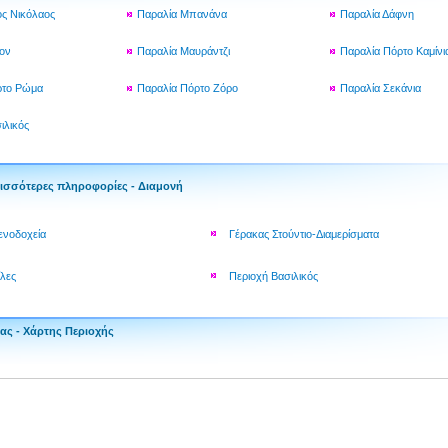
ος Νικόλαος
Παραλία Μπανάνα
Παραλία Δάφνη
ιον
Παραλία Μαυράντζι
Παραλία Πόρτο Καμίνι
ρτο Ρώμα
Παραλία Πόρτο Ζόρο
Παραλία Σεκάνια
ιλικός
ισσότερες πληροφορίες - Διαμονή
ενοδοχεία
Γέρακας Στούντιο-Διαμερίσματα
ίλες
Περιοχή Βασιλικός
ας - Χάρτης Περιοχής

Task goal –
Filter the listing above for lines with the word "Παραλία", and copy each one you find.

Written answer –
Παραλία Μπανάνα
Παραλία Δάφνη
Παραλία Μαυράντζι
Παραλία Πόρτο Καμίνι
Παραλία Πόρτο Ζόρο
Παραλία Σεκάνια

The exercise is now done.